Turning, he looked at her and said earnestly: “I am going to quit the schools. It is not your fault, but I am going to quit just the same.”

Mary, who had been looking down at the great mud-covered figure in the chair began to understand. A light came into her eyes. Going to the door opening into a stairway leading to sleeping rooms above, she called sharply, “Auntie, come down here at once. There is a sick man here.”

A startled, trembling voice answered from above, “Who is it?”

Mary Underwood did not answer. She came back to Sam and, putting her hand gently on his shoulder, said, “It is your mother and you are only a sick, half-crazed boy after all. Is she dead? Tell me about it.”

Sam shook his head. “She is still there in the bed, coughing.” He roused himself and stood up. “I have just killed my father,” he announced. “I choked him and threw him down the bank into the road in front of the house. He made horrible noises in the kitchen and mother was tired and wanted to sleep.”

Mary Underwood began running about the room. From a little alcove under a stairway she took clothes, throwing them upon the floor about the room. She pulled on a stocking and, unconscious of Sam’s presence, raised her skirts and fastened it.
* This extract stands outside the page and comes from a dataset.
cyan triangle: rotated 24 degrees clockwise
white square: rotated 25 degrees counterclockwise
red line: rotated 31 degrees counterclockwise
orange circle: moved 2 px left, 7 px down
Then, putting one shoe on the stockinged foot and the other on the bare one, she turned to him. “We will go back to your house. I think you are right. You need a woman there.”
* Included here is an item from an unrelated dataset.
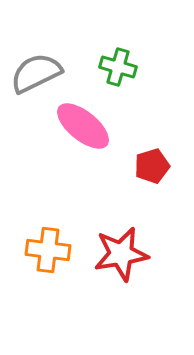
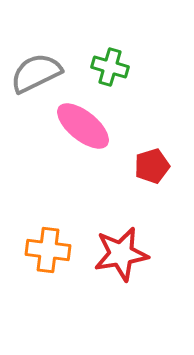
green cross: moved 8 px left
In the street she walked rapidly along, clinging to the arm of the tall fellow who strode silently beside her. A cheerfulness had come over Sam. He felt he had accomplished something—something he had set out to accomplish. He again thought of his mother and drifting into the notion that he was on his way home from work at Freedom Smith’s, began planning the evening he would spend with her.

“I will tell her of the letter from the Chicago company and of what I will do when I go to the city,” he thought.
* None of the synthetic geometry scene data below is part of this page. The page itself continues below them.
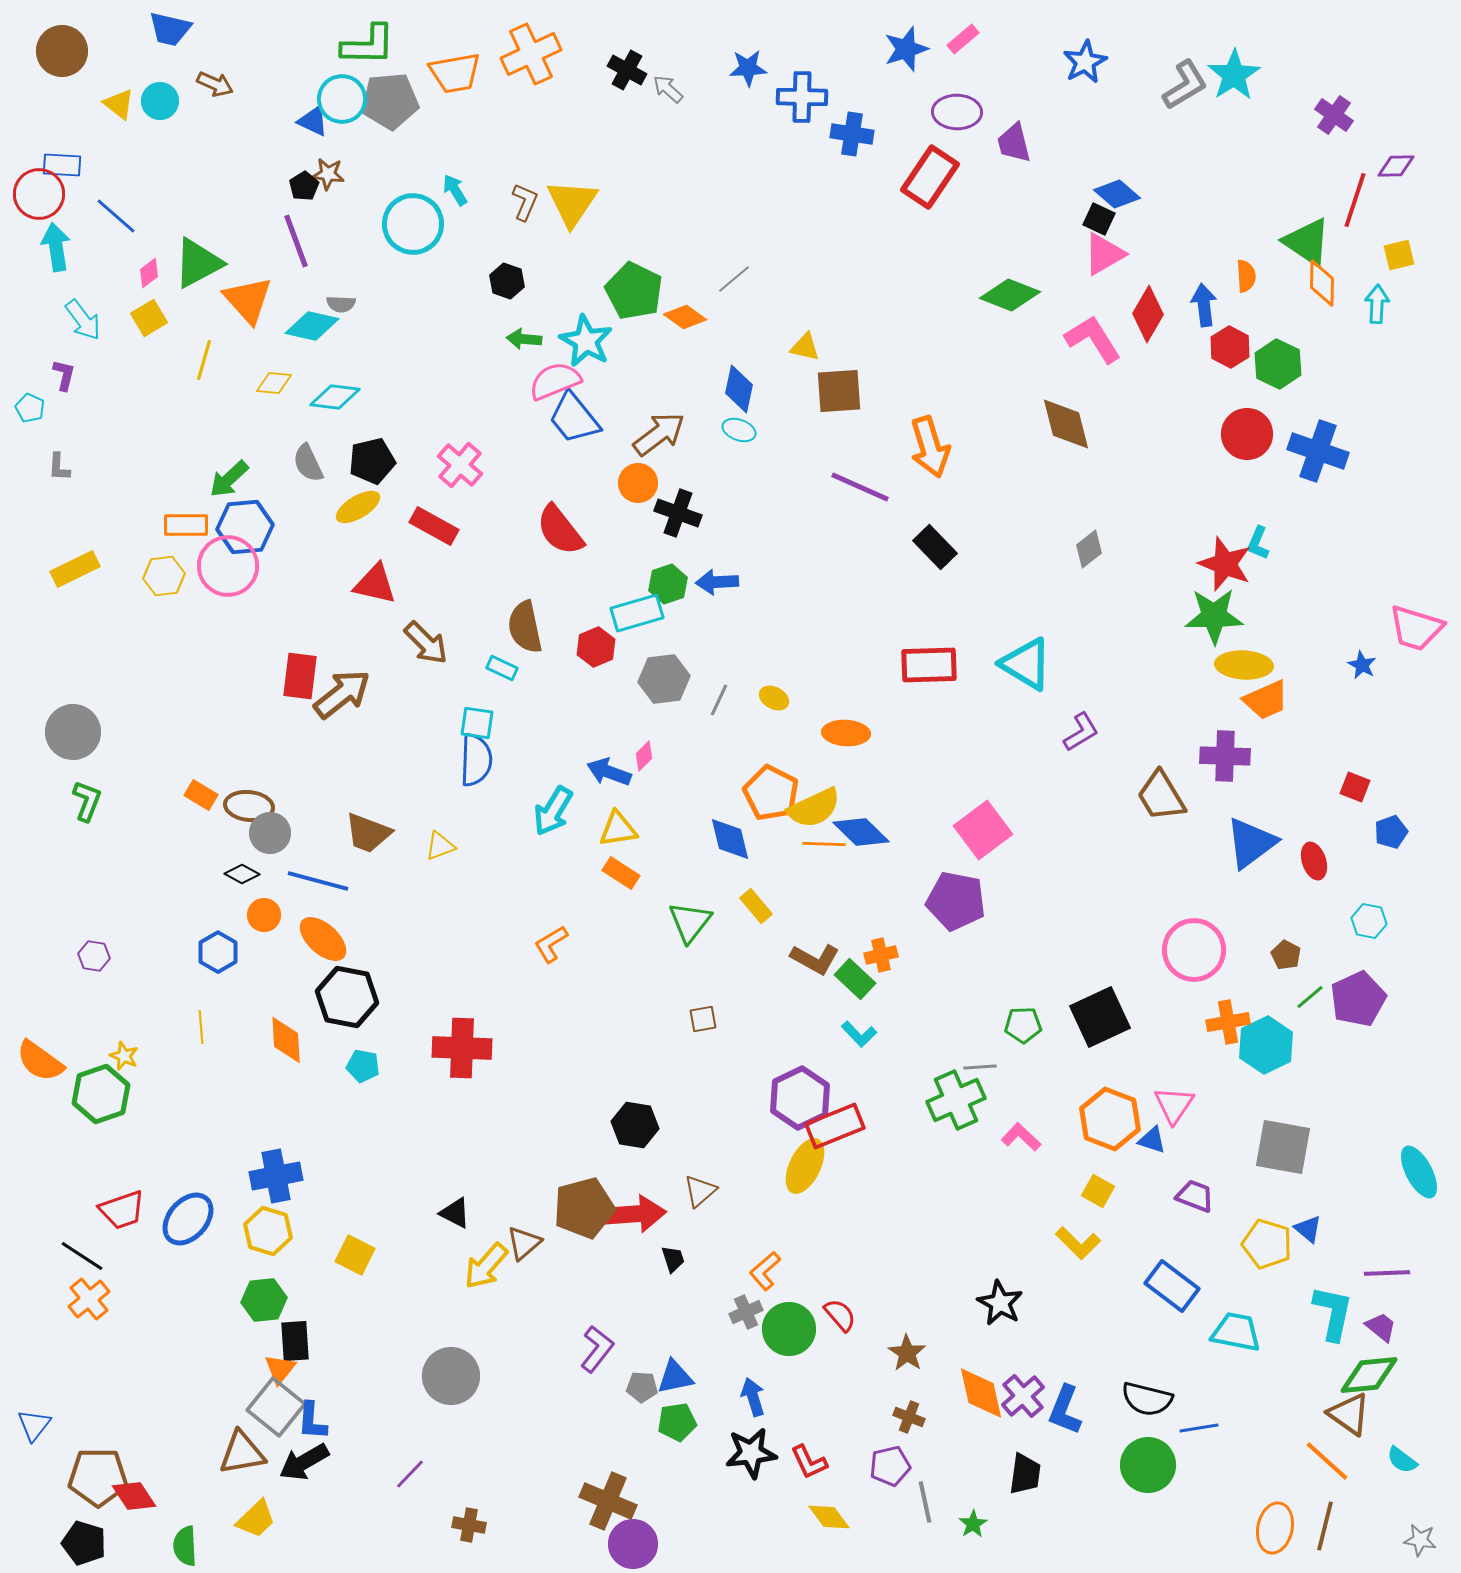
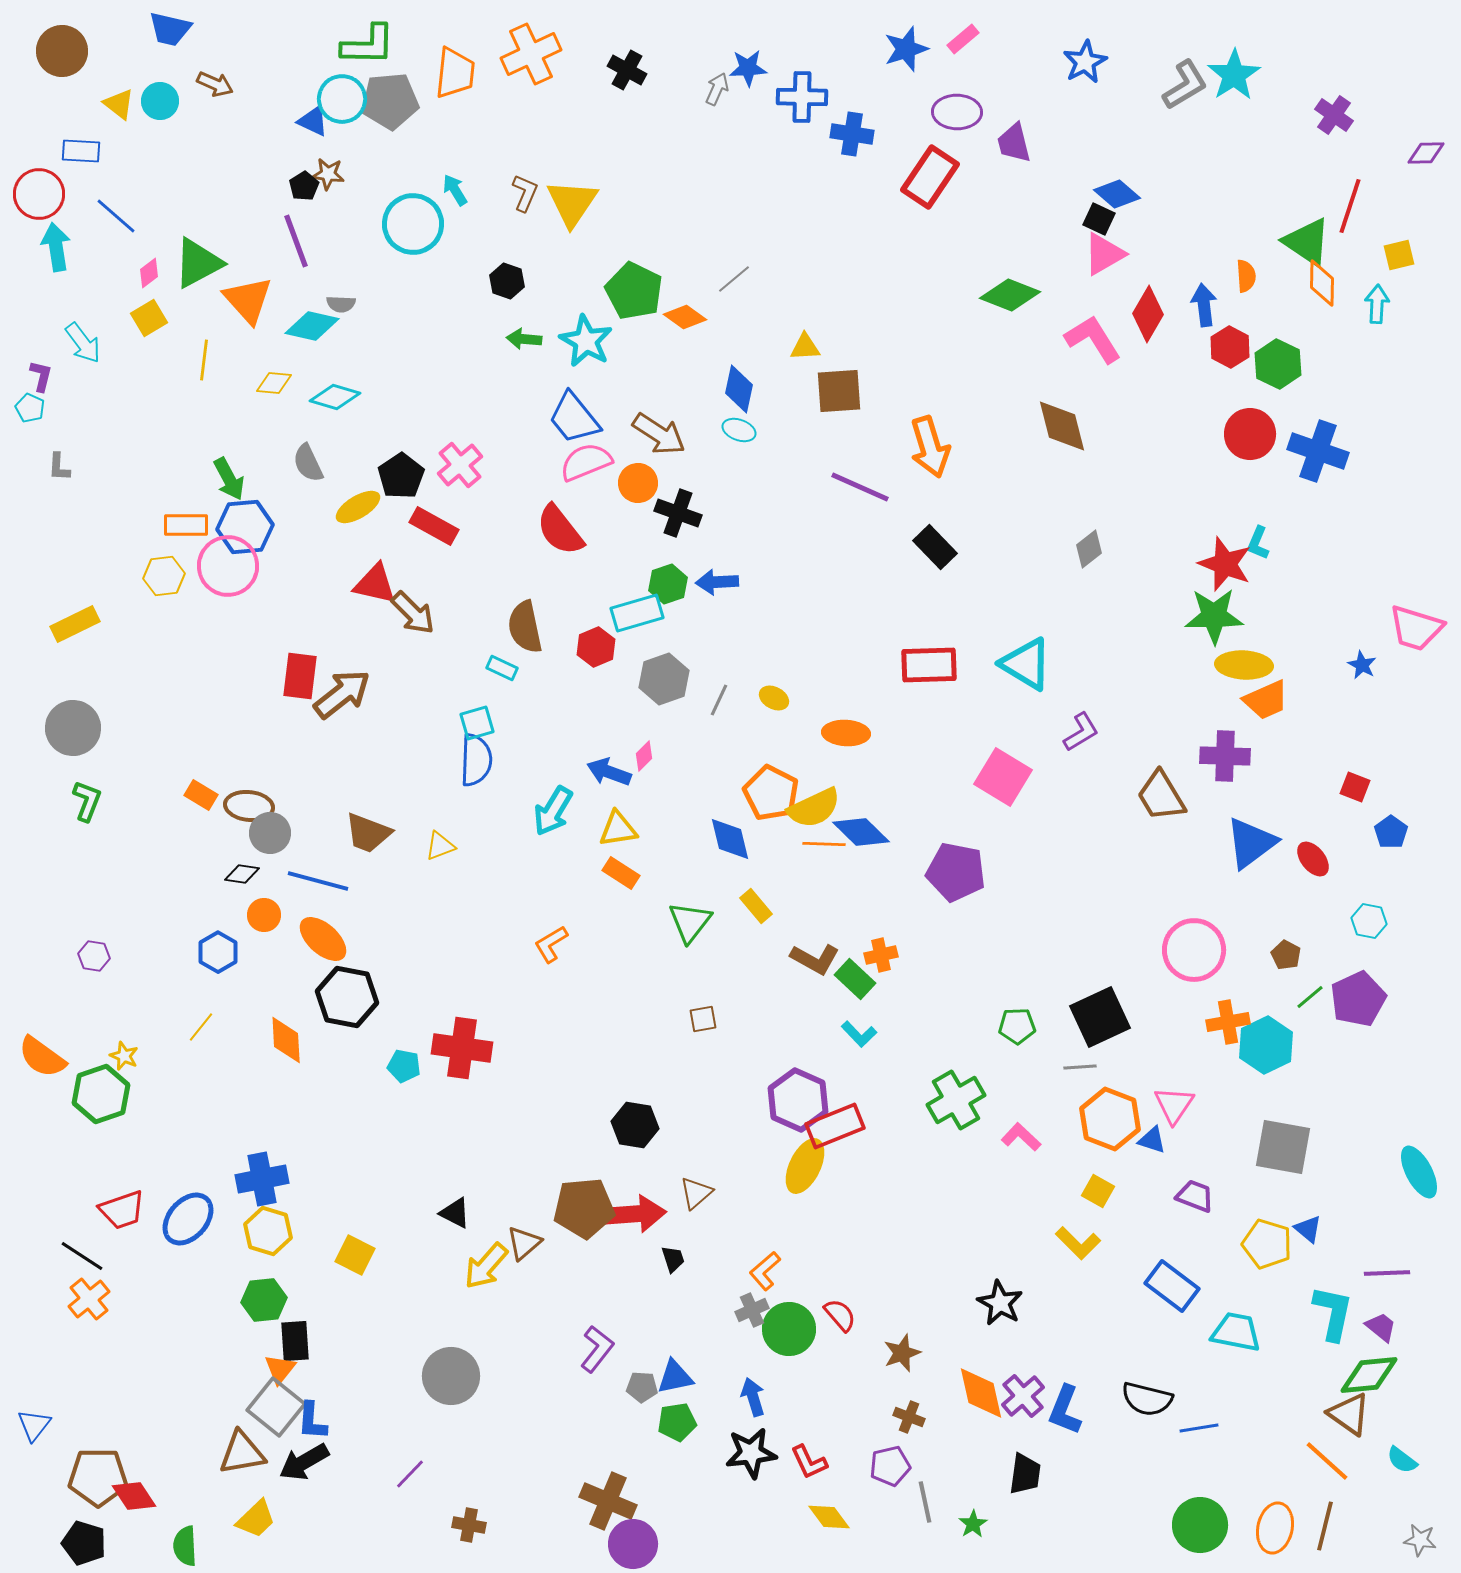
orange trapezoid at (455, 73): rotated 74 degrees counterclockwise
gray arrow at (668, 89): moved 49 px right; rotated 72 degrees clockwise
blue rectangle at (62, 165): moved 19 px right, 14 px up
purple diamond at (1396, 166): moved 30 px right, 13 px up
red line at (1355, 200): moved 5 px left, 6 px down
brown L-shape at (525, 202): moved 9 px up
cyan arrow at (83, 320): moved 23 px down
yellow triangle at (805, 347): rotated 16 degrees counterclockwise
yellow line at (204, 360): rotated 9 degrees counterclockwise
purple L-shape at (64, 375): moved 23 px left, 1 px down
pink semicircle at (555, 381): moved 31 px right, 81 px down
cyan diamond at (335, 397): rotated 9 degrees clockwise
brown diamond at (1066, 424): moved 4 px left, 2 px down
brown arrow at (659, 434): rotated 70 degrees clockwise
red circle at (1247, 434): moved 3 px right
black pentagon at (372, 461): moved 29 px right, 15 px down; rotated 21 degrees counterclockwise
pink cross at (460, 465): rotated 9 degrees clockwise
green arrow at (229, 479): rotated 75 degrees counterclockwise
yellow rectangle at (75, 569): moved 55 px down
brown arrow at (426, 643): moved 13 px left, 30 px up
gray hexagon at (664, 679): rotated 12 degrees counterclockwise
cyan square at (477, 723): rotated 24 degrees counterclockwise
gray circle at (73, 732): moved 4 px up
pink square at (983, 830): moved 20 px right, 53 px up; rotated 22 degrees counterclockwise
blue pentagon at (1391, 832): rotated 16 degrees counterclockwise
red ellipse at (1314, 861): moved 1 px left, 2 px up; rotated 21 degrees counterclockwise
black diamond at (242, 874): rotated 20 degrees counterclockwise
purple pentagon at (956, 901): moved 29 px up
green pentagon at (1023, 1025): moved 6 px left, 1 px down
yellow line at (201, 1027): rotated 44 degrees clockwise
red cross at (462, 1048): rotated 6 degrees clockwise
orange semicircle at (40, 1061): moved 2 px right, 4 px up
cyan pentagon at (363, 1066): moved 41 px right
gray line at (980, 1067): moved 100 px right
purple hexagon at (800, 1098): moved 2 px left, 2 px down; rotated 10 degrees counterclockwise
green cross at (956, 1100): rotated 6 degrees counterclockwise
blue cross at (276, 1176): moved 14 px left, 3 px down
brown triangle at (700, 1191): moved 4 px left, 2 px down
brown pentagon at (584, 1208): rotated 10 degrees clockwise
gray cross at (746, 1312): moved 6 px right, 2 px up
brown star at (907, 1353): moved 5 px left; rotated 18 degrees clockwise
green circle at (1148, 1465): moved 52 px right, 60 px down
At the gate before the McPherson house Mary looked into the road below the grassy bank that ran down from the fence, but in the darkness she could see nothing. The rain continued to fall and the wind screamed and shouted as it rushed through the bare branches of the trees. Sam went through the gate and around the house to the kitchen door intent upon getting to his mother’s bedside.

In the house the neighbour woman sat asleep in a chair before the kitchen stove. The daughter had gone.